Q3 numbers from Reckitt Benckiser LON:RKT are out this morning, with the company noting it remains on track to meet full-year expectations. Like for like sales growth is up by 7.4% with price up 12% and volumes down 4.6%. The note splits out sales of disinfecting spray Lysol as this accounts for most of the volume decline. Net growth is being narrowed to focus on the upper end of the previously stated range and the company is on track to hit its goal of mid-20%’s adjusted operating margins in the coming years.

#2. Virgin Wines profits treble as company positions for incoming headwinds

Full-year numbers from Virgin Wines LON:VINO shows pre-tax profits of £5.1m, treble the £1.7m posted a year earlier. Revenues are however down a shade and margins sit around 20 basis points lower, too, although both metrics are improved from pre-pandemic levels. Whilst pressures on disposable incomes are expected to mount, the company is looking for more stay-at-home socialising to bolster its position and looks for broadly flat revenue into FY23.
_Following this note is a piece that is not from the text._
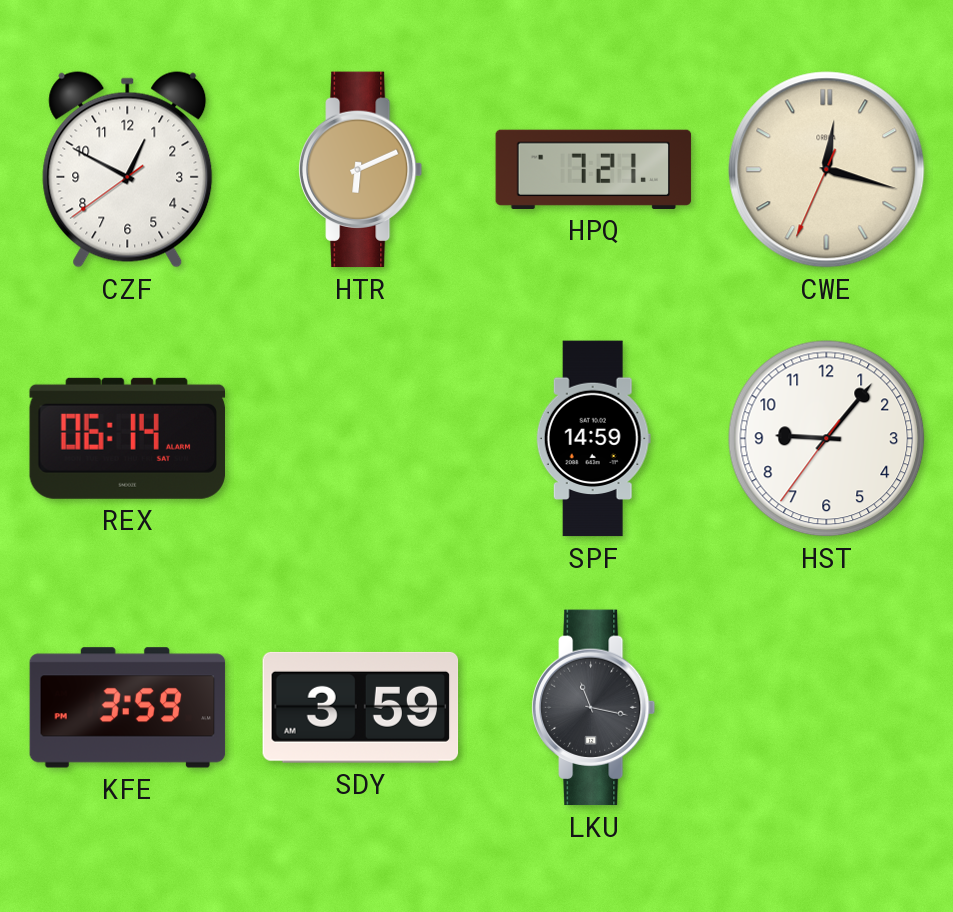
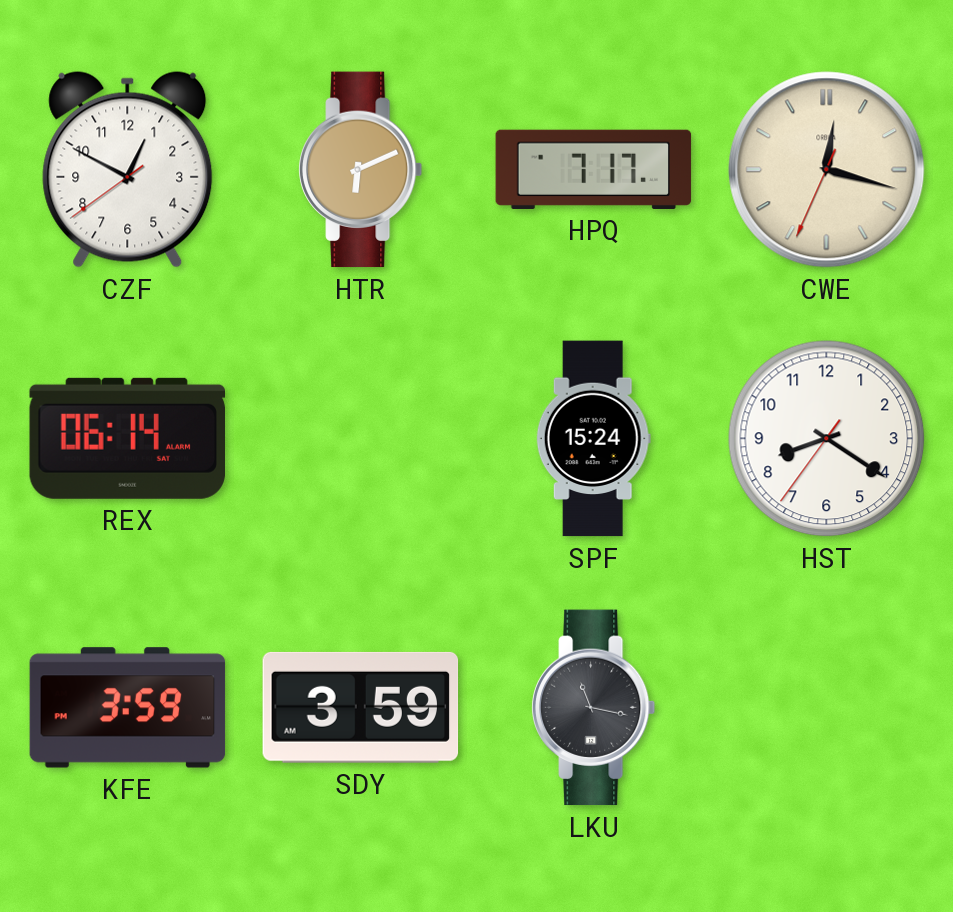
HPQ: 7:21 -> 7:17
SPF: 14:59 -> 15:24
HST: 9:06 -> 8:20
#3. Standard Chartered 40% Q3 profit jump surprises market

Standard Chartered LON:STAN has published Q3 numbers this morning, surprising with a 40% jump in profits, resulting in the bank upping income growth forecasts from 10% to 13% for the full year. Bad debt impairment charges have however been doubled to take account of the worsening economic climate, including a $130m provision against Chinese commercial property.